Ms. Winfrey told her audience on Friday that she felt it in her “bones” and in her “spirit” that she should pull the plug on her syndicated talk show. Or, as she put it, “This show has been my life, and I love it enough to know when it’s time to say goodbye.”
It’s also possible she knew from experience that running a cable network is not a part-time job. She championed and invested in Oxygen, a high-minded cable network for women that offered documentaries, inspirational talk and soothing yoga. That didn’t quite pan out.
Ms. Winfrey went on to create O, the Oprah Magazine with Hearst. In the meantime Oxygen, which was bought by NBC Universal in 2007, found its way on the low road with shows like “Tori &Dean” and “Dance Your Ass Off.”
Ms. Winfrey blends the mystical and the practical — she said she would leave at the end of her 25th season for the numerical vibe. (“It’s the perfect number, the exact right time,” she said on Friday’s show.) It is also the exact time her contract with CBS, which owns the syndication rights to her show, expires.

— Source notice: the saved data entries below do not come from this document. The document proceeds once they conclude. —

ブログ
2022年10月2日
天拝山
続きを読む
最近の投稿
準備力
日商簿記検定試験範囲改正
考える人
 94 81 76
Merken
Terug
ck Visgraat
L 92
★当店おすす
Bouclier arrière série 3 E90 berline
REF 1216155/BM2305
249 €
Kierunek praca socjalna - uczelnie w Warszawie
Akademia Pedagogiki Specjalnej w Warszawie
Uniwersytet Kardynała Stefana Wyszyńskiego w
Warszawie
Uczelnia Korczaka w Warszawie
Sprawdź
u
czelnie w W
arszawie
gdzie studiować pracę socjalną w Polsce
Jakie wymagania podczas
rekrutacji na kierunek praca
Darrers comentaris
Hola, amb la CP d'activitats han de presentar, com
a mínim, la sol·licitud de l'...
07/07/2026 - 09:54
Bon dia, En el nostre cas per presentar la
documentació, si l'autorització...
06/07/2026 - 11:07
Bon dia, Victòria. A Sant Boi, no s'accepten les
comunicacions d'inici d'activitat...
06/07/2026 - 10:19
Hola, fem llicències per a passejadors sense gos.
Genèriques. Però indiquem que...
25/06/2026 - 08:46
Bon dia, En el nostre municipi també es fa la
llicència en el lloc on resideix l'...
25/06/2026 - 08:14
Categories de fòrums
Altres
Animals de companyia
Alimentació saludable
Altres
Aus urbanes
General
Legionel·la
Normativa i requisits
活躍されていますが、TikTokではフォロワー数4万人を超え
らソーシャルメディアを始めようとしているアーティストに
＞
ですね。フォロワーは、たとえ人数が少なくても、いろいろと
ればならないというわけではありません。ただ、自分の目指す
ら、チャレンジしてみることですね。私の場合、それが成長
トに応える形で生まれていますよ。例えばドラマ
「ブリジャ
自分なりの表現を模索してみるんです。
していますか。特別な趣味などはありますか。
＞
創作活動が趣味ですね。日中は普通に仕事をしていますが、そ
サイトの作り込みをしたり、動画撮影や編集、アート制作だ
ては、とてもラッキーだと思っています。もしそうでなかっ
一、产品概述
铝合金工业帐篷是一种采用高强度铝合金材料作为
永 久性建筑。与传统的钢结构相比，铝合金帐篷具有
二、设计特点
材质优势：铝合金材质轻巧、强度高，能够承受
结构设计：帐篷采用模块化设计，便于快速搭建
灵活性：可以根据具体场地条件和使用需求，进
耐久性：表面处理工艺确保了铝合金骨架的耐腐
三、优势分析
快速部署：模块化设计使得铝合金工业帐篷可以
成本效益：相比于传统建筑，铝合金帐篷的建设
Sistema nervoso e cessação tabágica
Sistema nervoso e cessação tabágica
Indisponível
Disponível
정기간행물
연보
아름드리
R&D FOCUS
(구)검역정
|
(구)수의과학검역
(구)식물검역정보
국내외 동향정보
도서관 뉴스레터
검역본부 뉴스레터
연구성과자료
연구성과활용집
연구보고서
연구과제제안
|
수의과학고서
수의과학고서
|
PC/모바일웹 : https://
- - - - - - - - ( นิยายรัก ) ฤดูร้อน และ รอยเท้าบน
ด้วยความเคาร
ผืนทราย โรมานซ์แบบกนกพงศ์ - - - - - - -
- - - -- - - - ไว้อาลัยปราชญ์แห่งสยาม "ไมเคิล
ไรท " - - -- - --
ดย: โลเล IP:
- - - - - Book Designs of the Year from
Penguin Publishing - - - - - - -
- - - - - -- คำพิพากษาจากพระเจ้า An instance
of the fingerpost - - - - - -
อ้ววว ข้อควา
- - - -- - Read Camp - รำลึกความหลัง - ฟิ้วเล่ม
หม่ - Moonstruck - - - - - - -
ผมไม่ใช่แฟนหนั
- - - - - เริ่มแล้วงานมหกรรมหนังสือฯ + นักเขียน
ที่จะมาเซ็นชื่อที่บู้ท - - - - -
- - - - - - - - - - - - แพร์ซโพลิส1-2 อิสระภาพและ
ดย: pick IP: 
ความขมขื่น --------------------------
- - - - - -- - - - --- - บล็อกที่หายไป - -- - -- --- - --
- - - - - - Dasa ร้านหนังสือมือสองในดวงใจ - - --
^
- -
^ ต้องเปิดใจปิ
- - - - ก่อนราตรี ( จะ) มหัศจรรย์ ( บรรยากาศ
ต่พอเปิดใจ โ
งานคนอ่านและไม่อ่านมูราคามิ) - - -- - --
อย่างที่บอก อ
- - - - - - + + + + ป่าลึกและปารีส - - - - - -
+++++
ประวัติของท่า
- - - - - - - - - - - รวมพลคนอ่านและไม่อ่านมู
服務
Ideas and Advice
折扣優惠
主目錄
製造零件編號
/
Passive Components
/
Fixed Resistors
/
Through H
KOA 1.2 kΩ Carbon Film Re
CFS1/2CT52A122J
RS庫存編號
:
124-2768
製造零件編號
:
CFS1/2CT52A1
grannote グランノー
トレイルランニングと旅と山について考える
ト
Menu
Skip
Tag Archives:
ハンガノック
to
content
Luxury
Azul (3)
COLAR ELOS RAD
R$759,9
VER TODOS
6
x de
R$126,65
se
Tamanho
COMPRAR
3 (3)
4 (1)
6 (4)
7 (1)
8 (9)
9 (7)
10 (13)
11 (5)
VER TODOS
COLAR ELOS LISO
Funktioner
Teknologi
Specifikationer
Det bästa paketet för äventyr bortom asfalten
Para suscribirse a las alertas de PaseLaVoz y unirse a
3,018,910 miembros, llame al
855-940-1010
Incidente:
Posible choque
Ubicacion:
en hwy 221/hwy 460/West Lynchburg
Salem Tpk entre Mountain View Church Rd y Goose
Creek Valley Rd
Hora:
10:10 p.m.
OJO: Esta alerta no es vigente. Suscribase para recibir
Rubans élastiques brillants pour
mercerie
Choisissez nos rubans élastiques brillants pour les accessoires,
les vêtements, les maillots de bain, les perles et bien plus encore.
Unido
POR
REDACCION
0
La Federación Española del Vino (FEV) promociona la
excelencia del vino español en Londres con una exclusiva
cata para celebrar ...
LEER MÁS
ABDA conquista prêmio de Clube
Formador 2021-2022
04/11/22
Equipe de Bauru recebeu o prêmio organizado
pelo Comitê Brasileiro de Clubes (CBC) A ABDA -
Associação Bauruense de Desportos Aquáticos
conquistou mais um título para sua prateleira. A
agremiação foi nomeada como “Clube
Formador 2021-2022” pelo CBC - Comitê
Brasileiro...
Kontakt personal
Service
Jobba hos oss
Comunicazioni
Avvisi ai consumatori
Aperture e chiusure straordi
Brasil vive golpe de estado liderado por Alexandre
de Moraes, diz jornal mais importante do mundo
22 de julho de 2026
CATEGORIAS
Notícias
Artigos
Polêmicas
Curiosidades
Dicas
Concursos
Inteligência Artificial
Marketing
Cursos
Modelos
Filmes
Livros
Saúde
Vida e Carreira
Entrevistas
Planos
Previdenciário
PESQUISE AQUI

She found success by seamlessly mixing philanthropy with crass materialism (car giveaways), lurid exploitation with good deeds.
After all that, Ms. Winfrey closed with a teary valedictory farewell and also promised viewers that over the next months her show would “knock your socks off.”
It was the ultimate Oprah moment. She announced that she was leaving and urged her fans to stay.